Another interesting data point is provided by the Migration Policy Institute (MPI). That agency highlighted that as many as 270,000 immigrants with a relevant college degree in medical or other health sciences were nonetheless on the sidelines during the pandemic due to systemic underutilization of skills. A classic example is when registered nurses were employed as healthcare or in-home service aides. Moreover, this apparently has had little to do with language barriers. The fact is that most of these underemployed or underutilized immigrant health-care professionals were fully bilingual. Approximately 70 percent of foreign-born healthcare workers reported speaking English proficiently, which is markedly more than among all civilian-employed foreign-born workers (57 percent). That said, while most immigrant healthcare practitioners and technicians reported high degrees of English proficiency, less than half of those serving as homecare and personal care aides were fully English proficient.

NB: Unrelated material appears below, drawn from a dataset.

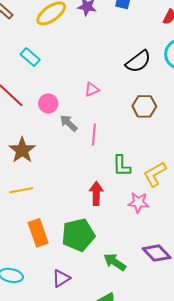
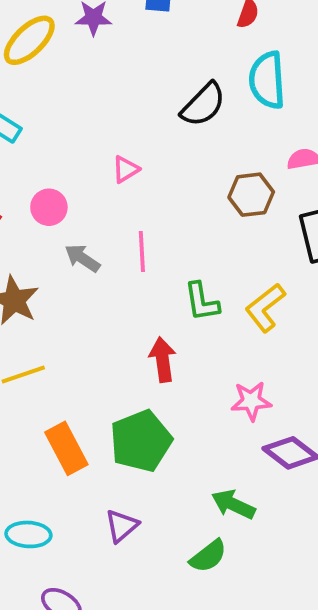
brown hexagon: (144, 106) -> (251, 195), moved
gray arrow: (69, 123) -> (82, 258), moved
pink star: (138, 203) -> (251, 401), moved
green arrow: (115, 262) -> (233, 504), moved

Despite the increasingly key role immigrant healthcare workers play due to rising demand for their services and expertise, especially when they are demonstrably trained if not skill-certified or licensed, the U.S. immigration system has seemingly not very adequately prioritized attracting them here. Less than 5 percent of the 123,400 H-1B petitions approved for initial employment in the same reporting year as above (2021) went to workers in healthcare and medicine occupations, including only 2 percent for physicians and surgeons. The largest share (61 percent) of approved H-1B petitions for initial employment in FY 2021 went to workers in computer-related occupations, according to the Department of Homeland Security (DHS).